Search

Minimum wage increase close to the finish line

Clark Biegler
Apr 08, 2014

Minnesota legislators agreed yesterday to increase the state’s minimum wage. Working Minnesotans shouldn’t be in poverty, and increasing the minimum wage is an important step toward a future of more broadly shared prosperity. An increase in the minimum wage reaches Minnesota workers who tend to be left behind in our economy, and boosts their purchasing power.

Minnesota has been one of just a handful of states with minimum wages below the federal figure of $7.25 an hour, so that federal rate is what many minimum wage workers in our state currently earn.

That will change this summer, when new state minimum wage standards begin phasing in over a two-year period:

  • Large employers: $8.00 per hour starting on August 1, 2014, $9.00 starting on August 1, 2015, and $9.50 starting August 1, 2016.
  • Small employers: $6.50 per hour starting on August 1, 2014, $7.25 starting August 2015, and $7.75 starting August 2016.
  • Training wage (for employees under age 20 for the first 90 consecutive days of employment): $6.50 starting August 1, 2014, $7.25 on August 1, 2015, and $7.75 on August 1, 2016.
  • Two other wage tiers are created: youth wage (workers under age 18), and working under an Exchange Visitor non-immigrant visa: $6.50 starting August 1, 2014, $7.25 on August 1, 2015, and $7.75 on August 1, 2016.

For purposes of the minimum wage, Minnesota will match federal definitions for small and large employers.
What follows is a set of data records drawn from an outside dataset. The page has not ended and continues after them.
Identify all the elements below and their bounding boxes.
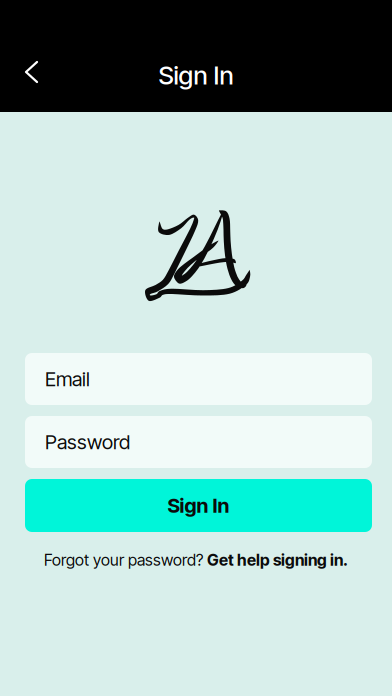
button[interactable]: Sign In <box>25 479 372 532</box>
staticText: Sign In <box>168 493 230 518</box>
button[interactable]: Back <box>0 0 57 102</box>
staticText: Password <box>45 430 130 454</box>
button[interactable]: Email <box>25 353 372 405</box>
button[interactable]: Password <box>25 416 372 468</box>
staticText: Forgot your password? Get help signing i… <box>44 551 348 570</box>
staticText: Email <box>45 367 90 391</box>
button[interactable]: Forgot your password? Get help signing i… <box>0 546 392 574</box>
staticText: Sign In <box>158 60 234 91</box>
A large employer has annual gross sales over $500,000, and a small employer has gross sales below that amount.

Minnesota’s minimum wage will increase each year based on inflation starting in 2018 (commonly called “indexing”), so that it keeps up with the cost of basic necessities. The annual increase cannot be more than 2.5 percent. The state has the option of suspending an annual increase if economic indicators show potential for a substantial downturn in the state’s economy. In the years after a wage increase is prevented, the state can make supplemental increases in the minimum wage to catch up.

The minimum wage agreement is in House File 2091, and is expected to be voted on in the House and Senate this week.